The Mastercard Economics Institute has released its annual forecast for the year, reflecting how a new multi-speed global economy will affect growth and consumer spending behaviour.

The report indicates that some markets will feel the impact of inflation and rising interest rates more keenly.

On the flip side, unemployment rates are projected to decline in several countries, including the UAE and Saudi Arabia, signalling more resilience for jobseekers.

The report draws on a multitude of public and proprietary data sets, as well as models that are intended to estimate economic activity across the Eastern Europe, Middle East and Africa (EEMEA) region.

It explores four themes that will continue to shape the global economic environment — high interest rates and housing, trading down and shopping, prices and preferences, and shocks and omnichannel.

Its key findings show that…

  • After years of a housing boom, higher interest rates are poised to squeeze cost-of-living budgets, shifting the way consumers spend broadly. In major developed countries, the outlook anticipates housing-related spending as a share of goods to fall an estimated 4.5 per cent over the course of 2023, below pre-pandemic levels.
    In the UAE, housing-related spend remained at the same levels (5.9 per cent) in 2022 as in 2019. This was also the case in most other EEMEA markets, such as Saudi Arabia with 10.9 per cent.
  • Broad spending should maintain resilience in the face of inflation, with consumers choosing wallet-friendly brands and chasing the best value. Globally, grocery shoppers made 31 per cent more trips to the store in 2022 compared to 2019 – partially to reduce food waste – while their average spend per visit was roughly 9 per cent lower.
  • Since September 2022, consumers in the UAE have increased their grocery shopping trips by 28 per cent compared to September 2019 but spent 21.4 per cent less per visit.
  • Restaurant spending frequency in the country was nearly 30 per cent higher in September 2022 than in September 2019, while the average ticket size was nearly 20 per cent lower as even higher-income consumers reined in excess.
  • As food and energy costs eat up a greater share of the consumer budget, lower-income households will feel an especially strong pinch.
  • From 2019 to 2022, discretionary spending by high-income households grew nearly twice as fast as for lower-income households. However, much of this gap will diminish with the normalisation in inflation.

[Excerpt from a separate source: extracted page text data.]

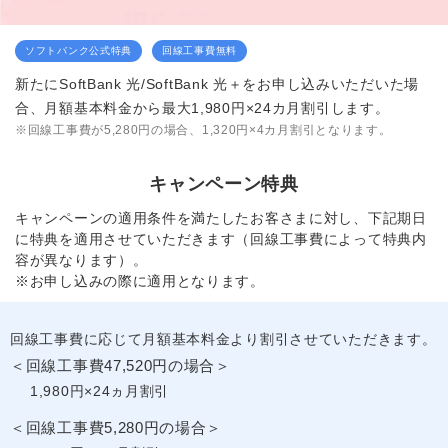
ソフトバンク公式特典
回線工事費無料
新たにSoftBank 光/SoftBank 光＋をお申し込みいただいた場
合、月額基本料金から最大1,980円×24カ月割引します。
※回線工事費が5,280円の場合、1,320円×4カ月割引となります。
キャンペーン特典
キャンペーンの適用条件を満たしたお客さまに対し、下記期日
に特典を適用させていただきます（回線工事費によって特典内
容が異なります）。
※お申し込みの際に適用となります。
回線工事費に応じて月額基本料金より割引させていただきます。
＜回線工事費47,520円の場合＞
1,980円×24ヵ月割引
＜回線工事費5,280円の場合＞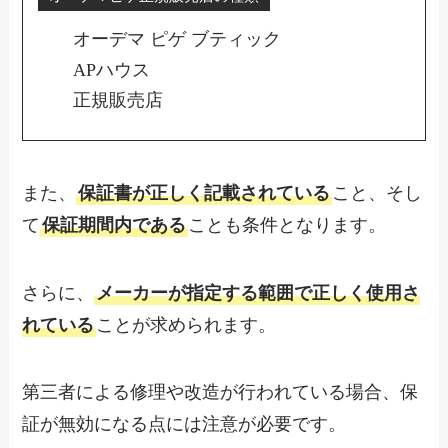
オーデマ ピゲ ブティック
APハウス
正規販売店
また、
保証書が正しく記載されている
こと、そし
て
保証期間内である
ことも条件となります。
さらに、
メーカーが指定する範囲で正しく使用さ
れている
ことが求められます。
第三者による修理や改造が行われている場合、保
証が無効になる点には注意が必要です。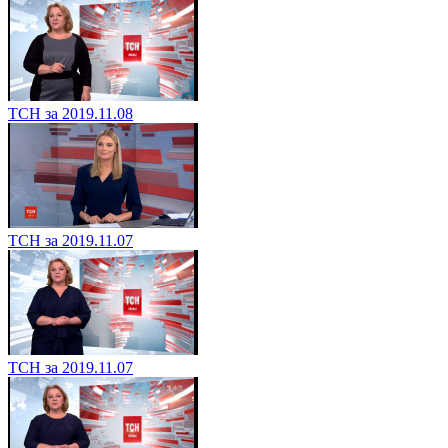
ТСН за 2019.11.08
ТСН за 2019.11.07
ТСН за 2019.11.07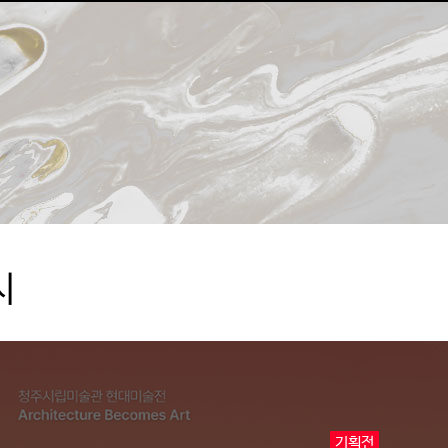
시
기획전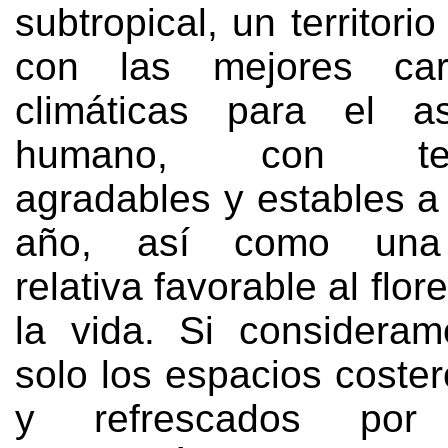
subtropical
,
un territori
con las mejores carac
climáticas para el as
humano
,
con tem
agradables y estables a 
año
,
así como una
relativa favorable al flo
la vida
.
Si considera
solo los espacios coste
y refrescados por c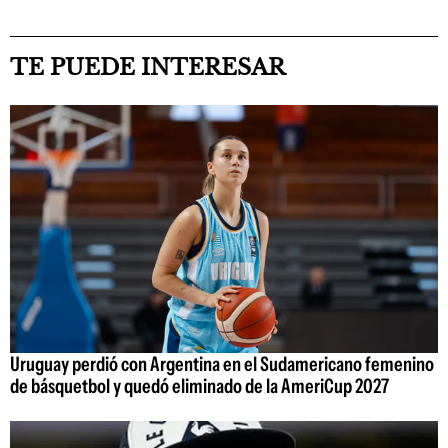
TE PUEDE INTERESAR
Uruguay perdió con Argentina en el Sudamericano femenino
de básquetbol y quedó eliminado de la AmeriCup 2027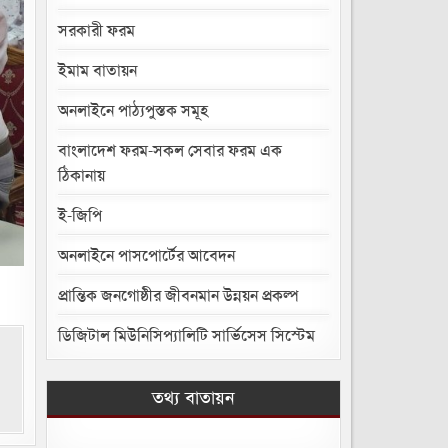
সরকারী ফরম
ইমাম বাতায়ন
অনলাইনে পাঠ্যপুস্তক সমূহ
বাংলাদেশ ফরম-সকল সেবার ফরম এক
ঠিকানায়
ই-জিপি
অনলাইনে পাসপোর্টের আবেদন
প্রান্তিক জনগোষ্ঠীর জীবনমান উন্নয়ন প্রকল্প
ডিজিটাল মিউনিসিপ্যালিটি সার্ভিসেস সিস্টেম
তথ্য বাতায়ন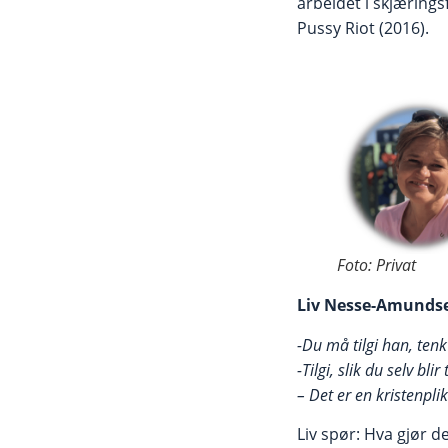
arbeidet i skjæring
Pussy Riot (2016).
Foto: Privat
Liv Nesse-Amund
-Du må tilgi han, tenk
-Tilgi, slik du selv blir t
– Det er en kristenplikt
Liv spør: Hva gjør 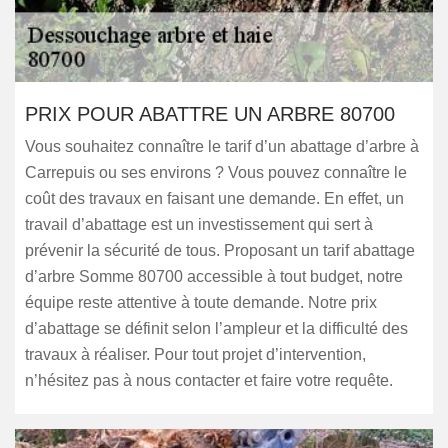
PRIX POUR ABATTRE UN ARBRE 80700
Vous souhaitez connaître le tarif d’un abattage d’arbre à
Carrepuis ou ses environs ? Vous pouvez connaître le
coût des travaux en faisant une demande. En effet, un
travail d’abattage est un investissement qui sert à
prévenir la sécurité de tous. Proposant un tarif abattage
d’arbre Somme 80700 accessible à tout budget, notre
équipe reste attentive à toute demande. Notre prix
d’abattage se définit selon l’ampleur et la difficulté des
travaux à réaliser. Pour tout projet d’intervention,
n’hésitez pas à nous contacter et faire votre requête.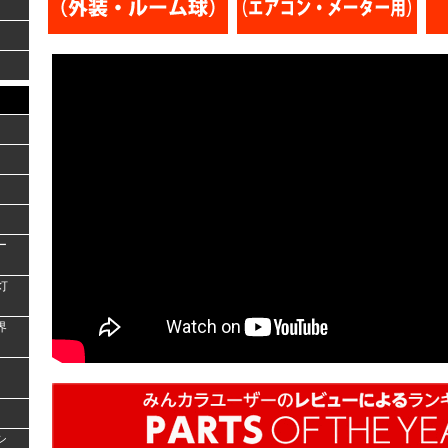
ー
灯
界
シ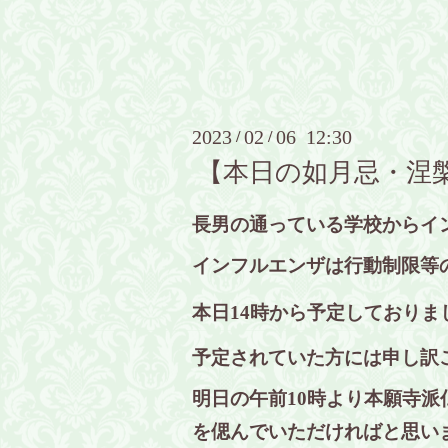
2023
02
06 12:30
/
/
【本日の如月忌・涅
長男の通っている学校からイ
インフルエンザは行動制限等
本日14時から予定しており
予定されていた方には申し訳
明日の午前10時より本願寺
を偲んでいただければと思い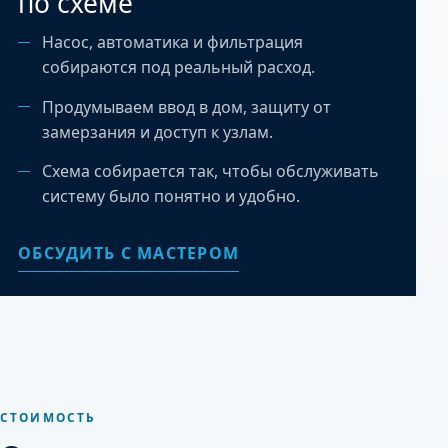
по схеме
Насос, автоматика и фильтрация
собираются под реальный расход.
Продумываем ввод в дом, защиту от
замерзания и доступ к узлам.
Схема собирается так, чтобы обслуживать
систему было понятно и удобно.
ОБСУДИТЬ С МАСТЕРОМ
СТОИМОСТЬ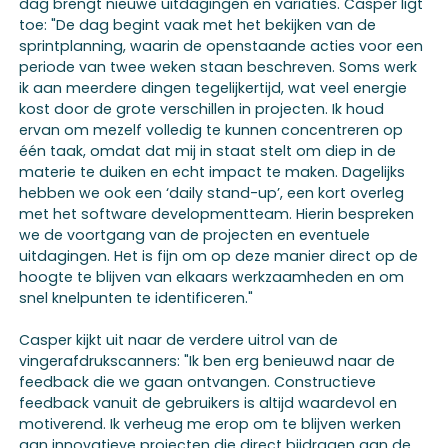
dag brengt nieuwe uitdagingen en variaties. Casper ligt
toe: "De dag begint vaak met het bekijken van de
sprintplanning, waarin de openstaande acties voor een
periode van twee weken staan beschreven. Soms werk
ik aan meerdere dingen tegelijkertijd, wat veel energie
kost door de grote verschillen in projecten. Ik houd
ervan om mezelf volledig te kunnen concentreren op
één taak, omdat dat mij in staat stelt om diep in de
materie te duiken en echt impact te maken. Dagelijks
hebben we ook een ‘daily stand-up’, een kort overleg
met het software developmentteam. Hierin bespreken
we de voortgang van de projecten en eventuele
uitdagingen. Het is fijn om op deze manier direct op de
hoogte te blijven van elkaars werkzaamheden en om
snel knelpunten te identificeren."
Casper kijkt uit naar de verdere uitrol van de
vingerafdrukscanners: "Ik ben erg benieuwd naar de
feedback die we gaan ontvangen. Constructieve
feedback vanuit de gebruikers is altijd waardevol en
motiverend. Ik verheug me erop om te blijven werken
aan innovatieve projecten die direct bijdragen aan de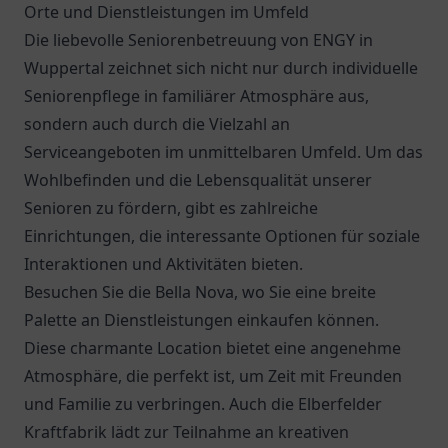
Orte und Dienstleistungen im Umfeld
Die liebevolle Seniorenbetreuung von ENGY in
Wuppertal zeichnet sich nicht nur durch individuelle
Seniorenpflege in familiärer Atmosphäre aus,
sondern auch durch die Vielzahl an
Serviceangeboten im unmittelbaren Umfeld. Um das
Wohlbefinden und die Lebensqualität unserer
Senioren zu fördern, gibt es zahlreiche
Einrichtungen, die interessante Optionen für soziale
Interaktionen und Aktivitäten bieten.
Besuchen Sie die Bella Nova, wo Sie eine breite
Palette an Dienstleistungen einkaufen können.
Diese charmante Location bietet eine angenehme
Atmosphäre, die perfekt ist, um Zeit mit Freunden
und Familie zu verbringen. Auch die Elberfelder
Kraftfabrik lädt zur Teilnahme an kreativen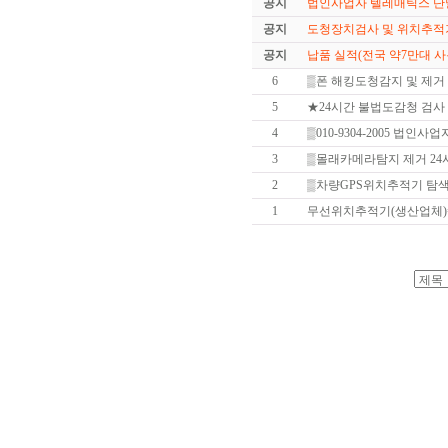
공지
법인사업자 텔레매틱스 단말
공지
도청장치검사 및 위치추적기
공지
납품 실적(전국 약7만대 사
6
▒폰 해킹도청감지 및 제거 
5
★24시간 불법도감청 검사
4
▒010-9304-2005 법인사
3
▒몰래카메라탐지 제거 2
2
▒차량GPS위치추적기 탐색
1
무선위치추적기(생산업체)=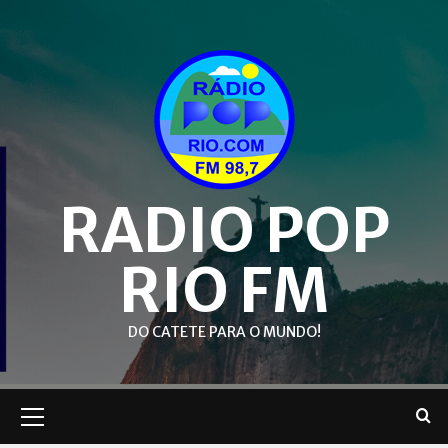
Skip
to
content
RADIO POP
RIO FM
DO CATETE PARA O MUNDO!
Primary
Menu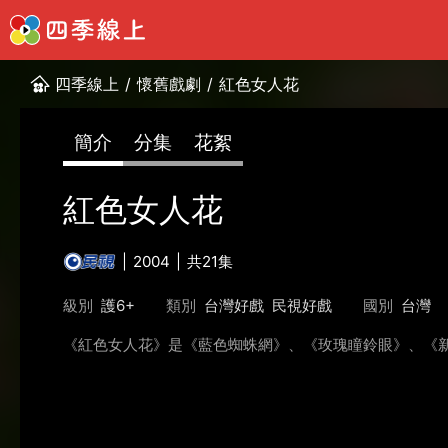
四季線上
/
懷舊戲劇
/
紅色女人花
簡介
分集
花絮
紅色女人花
2004
共21集
級別
護6+
類別
台灣好戲
民視好戲
國別
台灣
《紅色女人花》是《藍色蜘蛛網》、《玫瑰瞳鈴眼》、《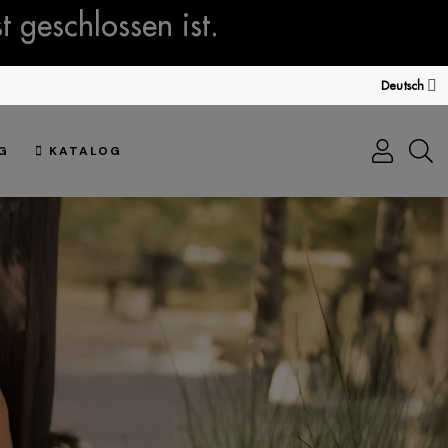
 geschlossen ist.
Deutsch
G
KATALOG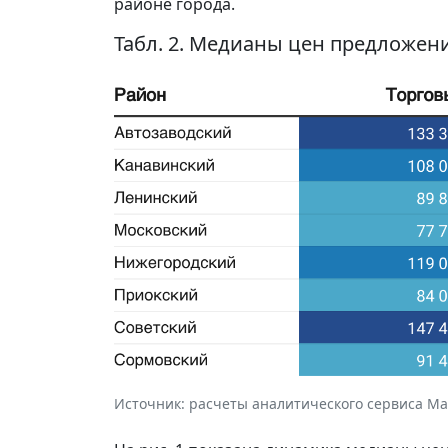
районе города.
Табл. 2. Медианы цен предложени
Источник: расчеты аналитического сервиса Макр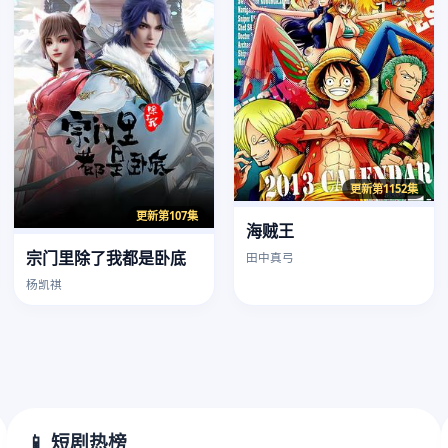
更新第1152集
更新第107集
海贼王
宗门里除了我都是卧底
田中真弓
杨凯祺
📱 短剧热榜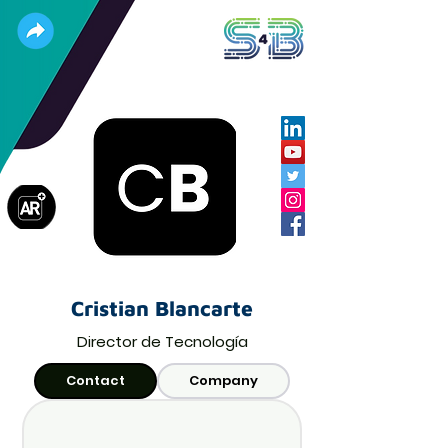
Cristian Blancarte
Director de Tecnología
Contact
Company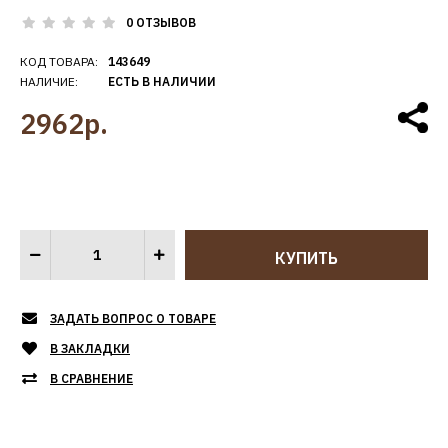
0 ОТЗЫВОВ
КОД ТОВАРА:
143649
НАЛИЧИЕ:
ЕСТЬ В НАЛИЧИИ
2962р.
ЗАДАТЬ ВОПРОС О ТОВАРЕ
В ЗАКЛАДКИ
В СРАВНЕНИЕ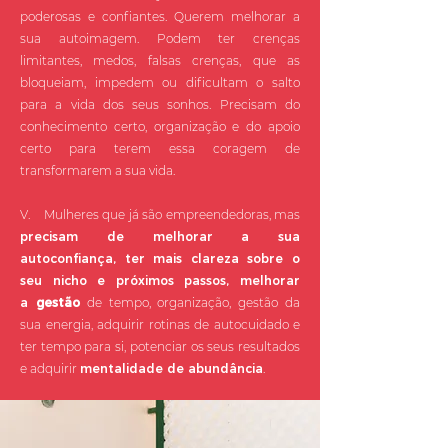
poderosas e confiantes. Querem melhorar a
sua autoimagem. Podem ter crenças
limitantes, medos, falsas crenças, que as
bloqueiam, impedem ou dificultam o salto
para a vida dos seus sonhos. Precisam do
conhecimento certo, organização e do apoio
certo para terem essa coragem de
transformarem a sua vida.
V. Mulheres que já são empreendedoras, mas
precisam de melhorar a sua
autoconfiança, ter mais clareza sobre o
seu nicho e próximos passos, melhorar
a
gestão
de tempo, organização, gestão da
sua energia, adquirir rotinas de autocuidado e
ter tempo para si, potenciar os seus resultados
e adquirir
mentalidade de abundância
.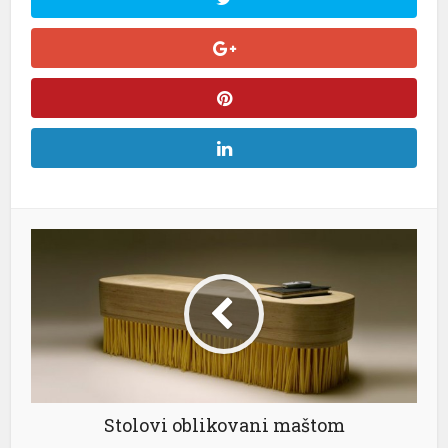
Stolovi oblikovani maštom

Mastercard Economics Institute expects inflationary pressure to ease in 2023, with the average inflation rate of developed economies falling from 7.1 per cent year-on-year in Q4 2022 to 3.1 per cent year-on-year in Q4 2023.

Many markets in the Middle East and Africa show a larger gap between affluent and non-affluent households in 2019 versus 2022 discretionary spending, for example, Morocco with 71 per cent and Jordan with 60 per cent.

Businesses with an omnichannel presence are likelier to withstand shocks by meeting customers where they want to shop. The analysis suggests that having a multichannel presence provided a six-percentage-point lift in retail sector sales through 2022.

Small and large restaurants were saved from losing an additional 31 per cent of sales during the height of lockdowns with their omnichannel presence. Similarly, small omnichannel clothing stores outperformed online-only and brick-and-mortar-only firms, growing 10 per cent and 26 per cent faster, respectively.